Another grey Monday morning in Northern Ireland. Another week of tighter coronavirus restrictions. Infection rates are falling again so they are working but the worry is, once they are lifted, we will return to rising figures and soon be back to square one again. It’s frustrating and disheartening. We await a vaccine with bated breath but, for now, life cannot be as we want it to be. It’s hard to remain hopeful and positive on mornings like this.

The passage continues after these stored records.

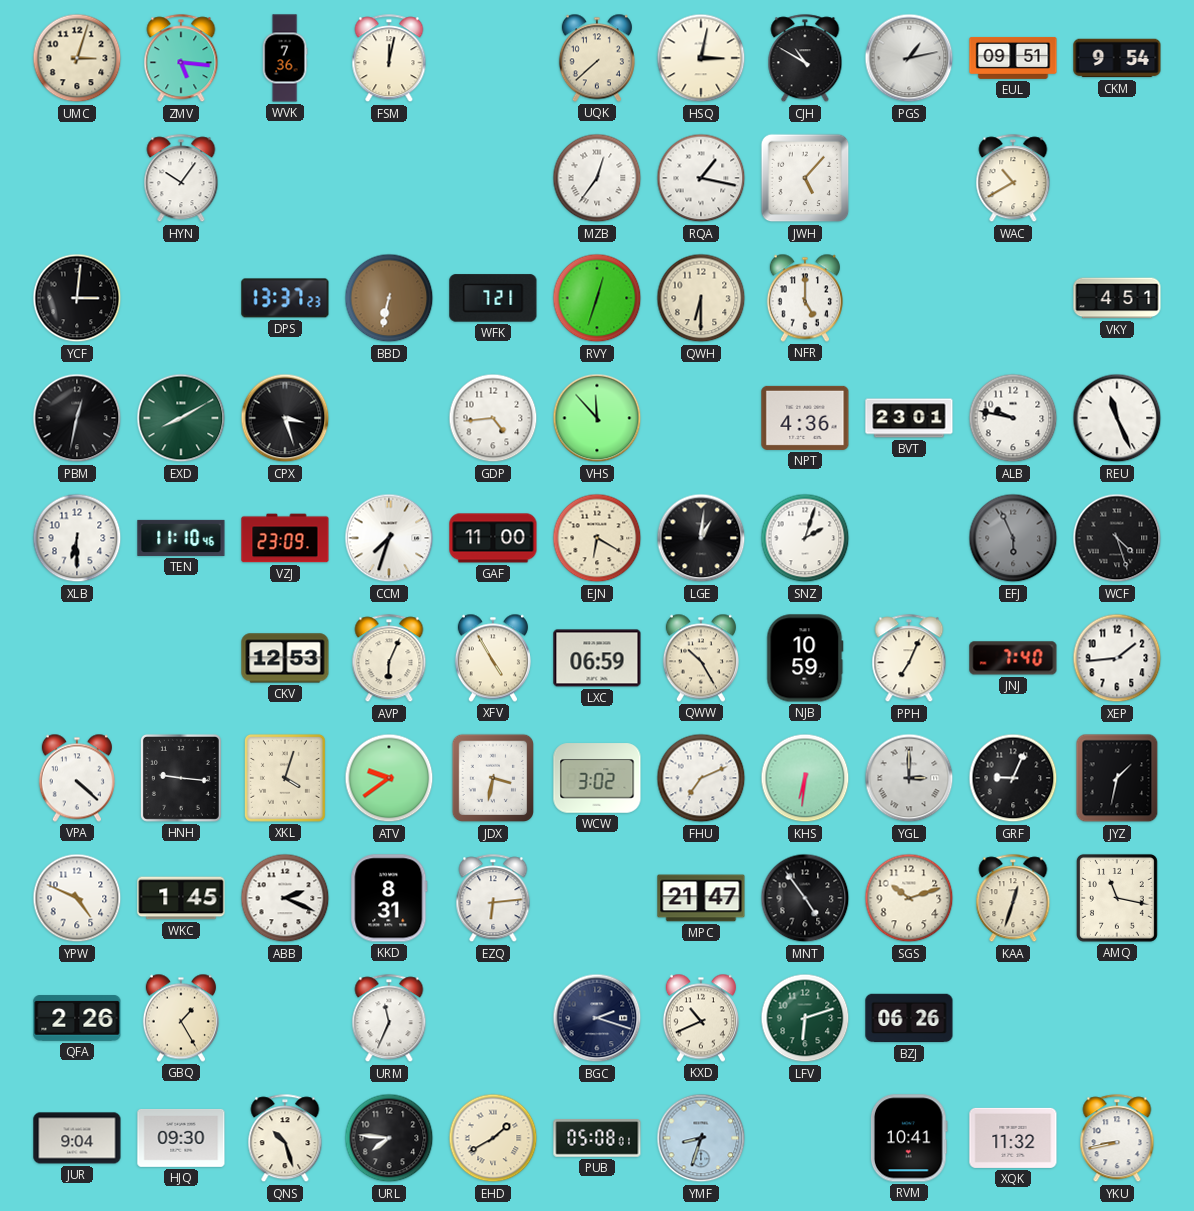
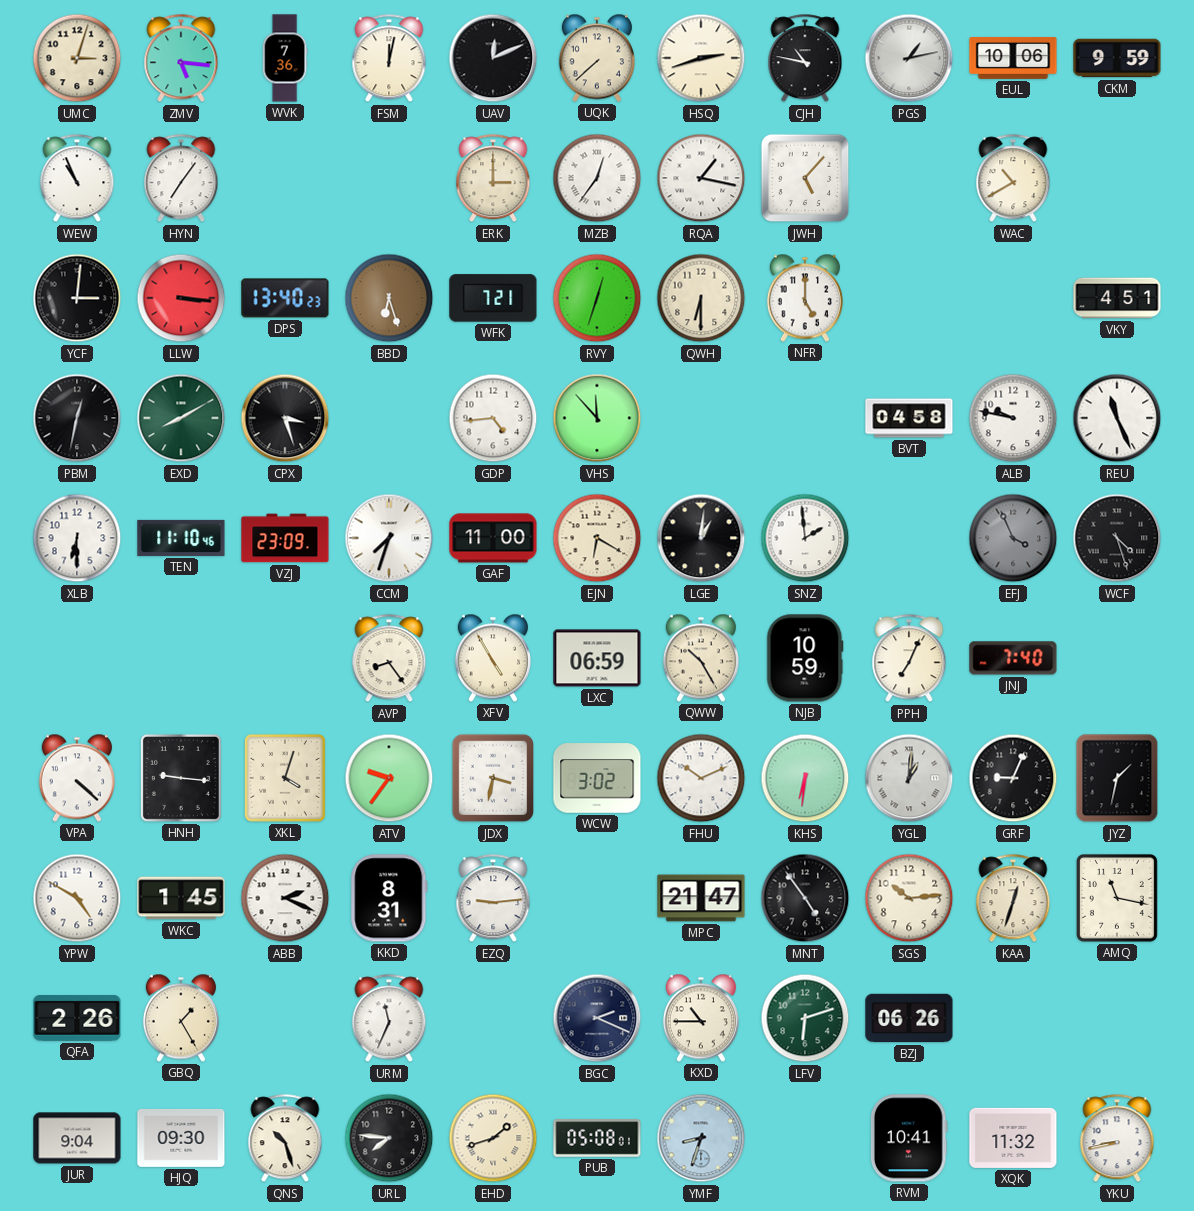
UAV: none -> 12:11
HSQ: 3:02 -> 2:42
CJH: 10:50 -> 10:47
EUL: 09:51 -> 10:06
CKM: 9:54 -> 9:59
WEW: none -> 10:56
HYN: 10:06 -> 7:06
ERK: none -> 3:00
LLW: none -> 3:16
DPS: 13:37 -> 13:40
BBD: 6:32 -> 6:27
NPT: 4:36 -> none
BVT: 23:01 -> 04:58
SNZ: 2:03 -> 1:59
EFJ: 5:56 -> 3:56
CKV: 12:53 -> none
AVP: 6:04 -> 8:24
XEP: 1:44 -> none
ATV: 9:39 -> 9:36
FHU: 7:11 -> 10:11
YGL: 3:00 -> 1:01
YPW: 4:49 -> 4:50
EZQ: 6:14 -> 9:14
SGS: 10:12 -> 10:14
BGC: 2:18 -> 2:19
KXD: 10:41 -> 10:45
EHD: 1:40 -> 1:42
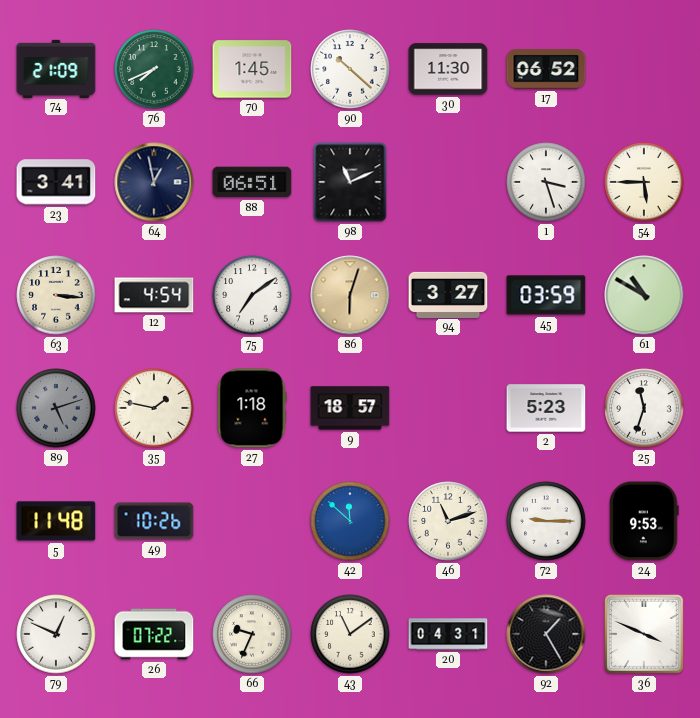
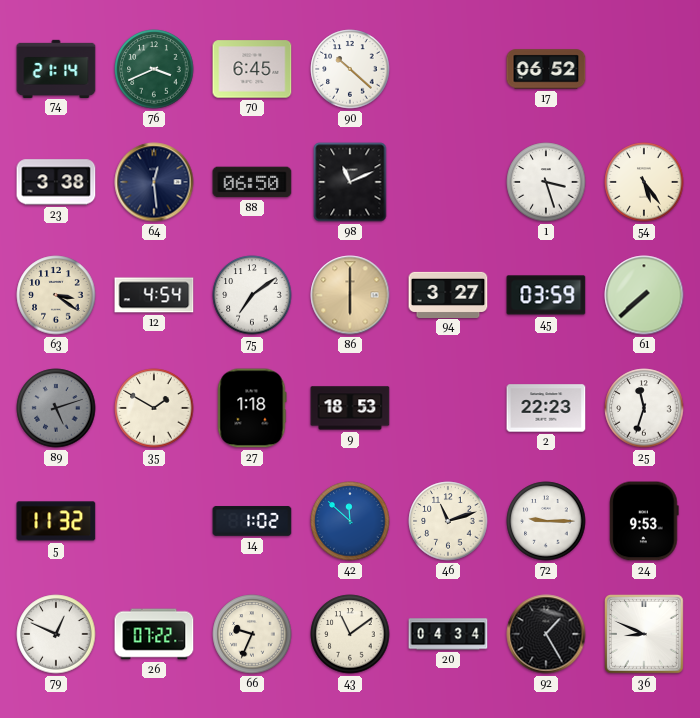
74: 21:09 -> 21:14
76: 7:41 -> 3:41
70: 1:45 -> 6:45
30: 11:30 -> none
23: 3:41 -> 3:38
64: 12:58 -> 12:29
88: 06:51 -> 06:50
54: 5:45 -> 5:24
63: 3:16 -> 3:21
86: 6:03 -> 6:00
61: 10:50 -> 7:38
35: 1:47 -> 1:50
9: 18:57 -> 18:53
2: 5:23 -> 22:23
5: 11:48 -> 11:32
49: 10:26 -> none
14: none -> 1:02
20: 04:31 -> 04:34
36: 3:49 -> 8:49
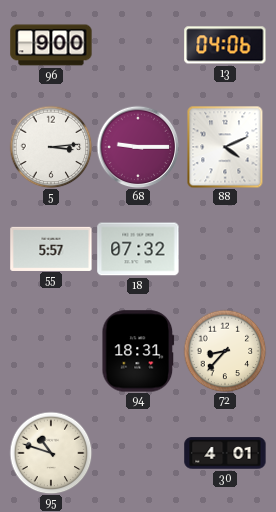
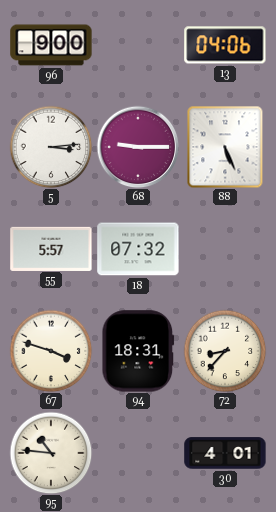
88: 4:11 -> 5:26
67: none -> 3:48
95: 10:48 -> 10:46
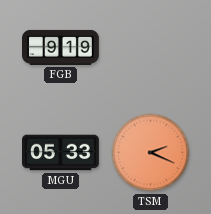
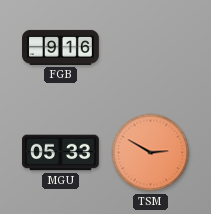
FGB: 9:19 -> 9:16
TSM: 2:19 -> 2:50
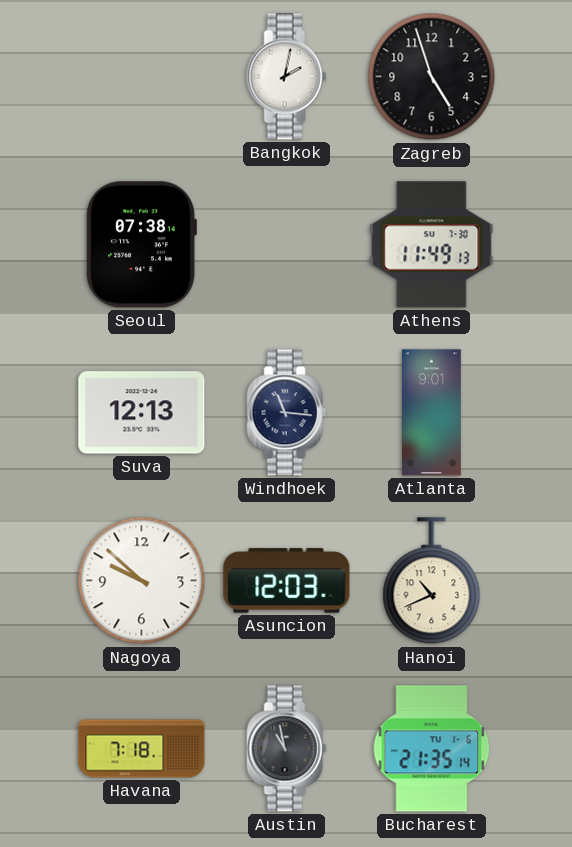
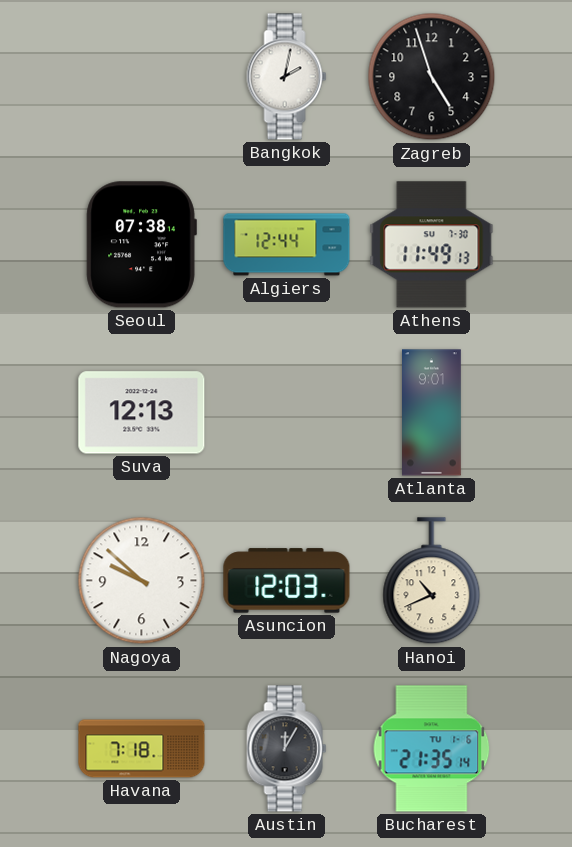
Algiers: none -> 12:44
Windhoek: 11:16 -> none
Austin: 10:58 -> 12:05
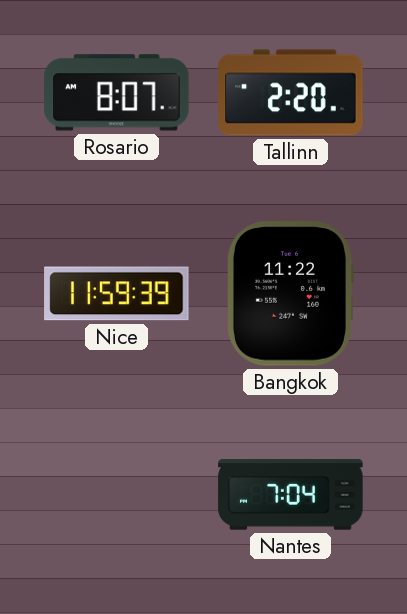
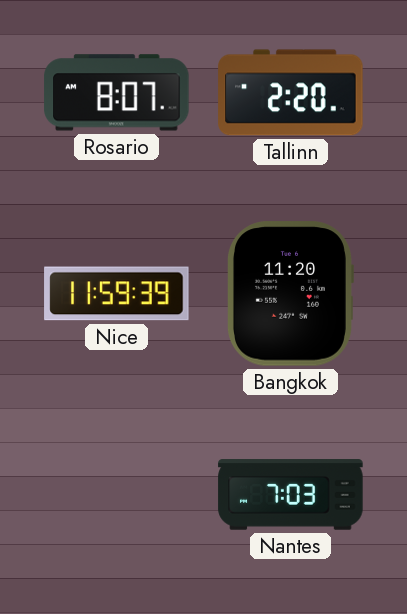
Bangkok: 11:22 -> 11:20
Nantes: 7:04 -> 7:03
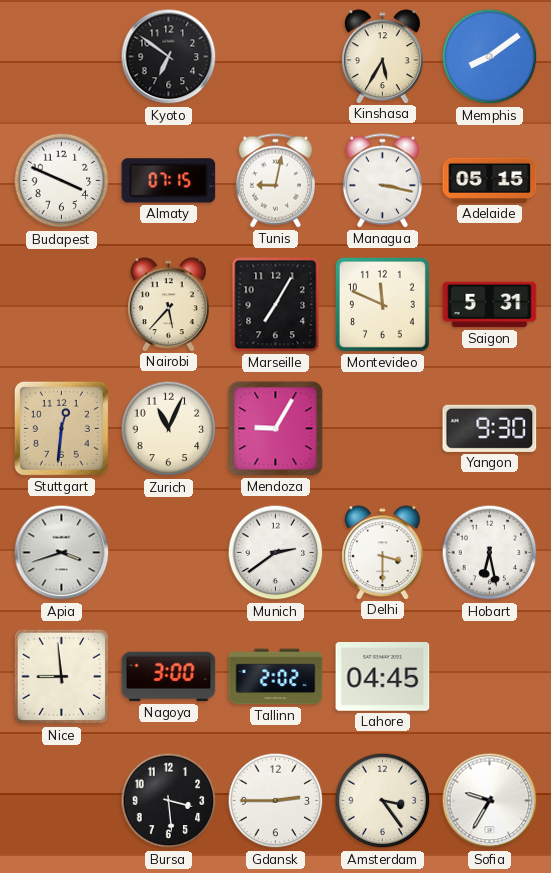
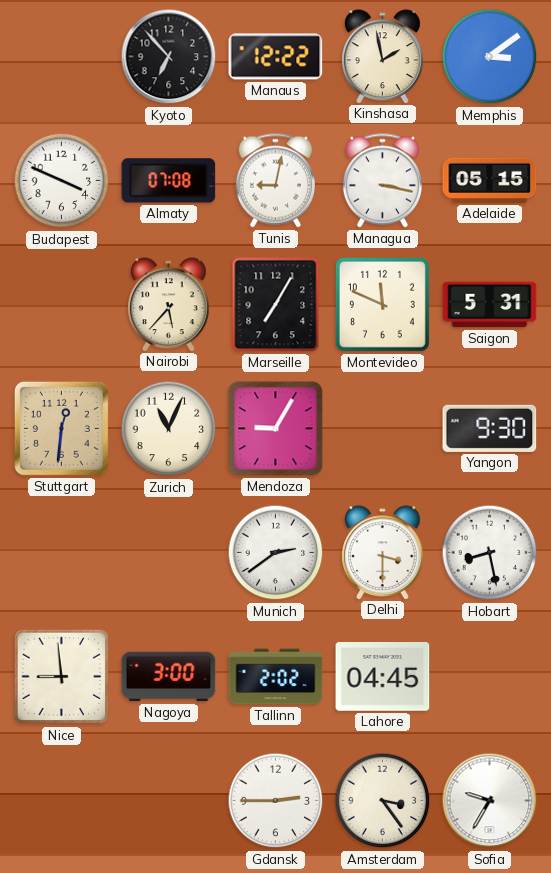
Kyoto: 6:51 -> 6:53
Manaus: none -> 12:22
Kinshasa: 5:35 -> 1:58
Memphis: 8:09 -> 3:09
Almaty: 07:15 -> 07:08
Apia: 3:42 -> none
Hobart: 6:28 -> 8:28
Bursa: 3:29 -> none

I switch on the news and hear that police broke up a number of house parties in Belfast over the weekend. Fines were issued for violations of pandemic restrictions. It’s hard to fathom the thinking of such people who appear to have so little compassion for their fellow man. I’m not allowed to watch my kids play the sports they love but you can cram into a house with your mates and drink yourself into a stupor because you simply…don’t…care.
Do I care enough though? And I’m not talking coronavirus here. Do I care enough about my loved ones or am I simply a hypocrite, ranting about the selfishness of others when, in reality, I’m no better than them. I look in the mirror and often don’t like what I see. Others disappoint me but am I focusing on them in order to avoid the stark, brutal truth – that I’m no better than them and, if anything, I’m worse for jumping on my soap box and preaching about it.
My most popular historic tweets continue to be about my struggles with my faith. My mistrust of other Christians and issues with the organised church. Again I’m criticising others and deflecting the spotlight from my own failings. I have an urge to read the Bible, to add more faith based books to my ‘to be read’ list. I worry about writing word counts, not exercising enough and on and on it goes. Maybe I’m looking in the wrong place and the problem is much closer to home.